## What the task asks
Each entry is to be retyped exactly as it appears. Leave the images out.

Stored data entries:
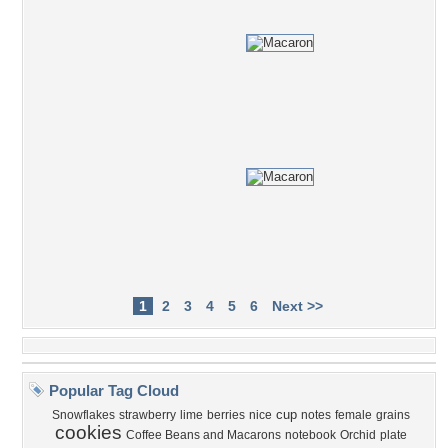
1
2
3
4
5
6
Next >>
Popular Tag Cloud
cup
Snowflakes
strawberry
lime
berries
nice
notes
female
grains
cookies
Coffee Beans and Macarons
notebook
Orchid
plate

## Written response
1
2
3
4
5
6
Next >>
Popular Tag Cloud
cup
Snowflakes
strawberry
lime
berries
nice
notes
female
grains
cookies
Coffee Beans and Macarons
notebook
Orchid
plate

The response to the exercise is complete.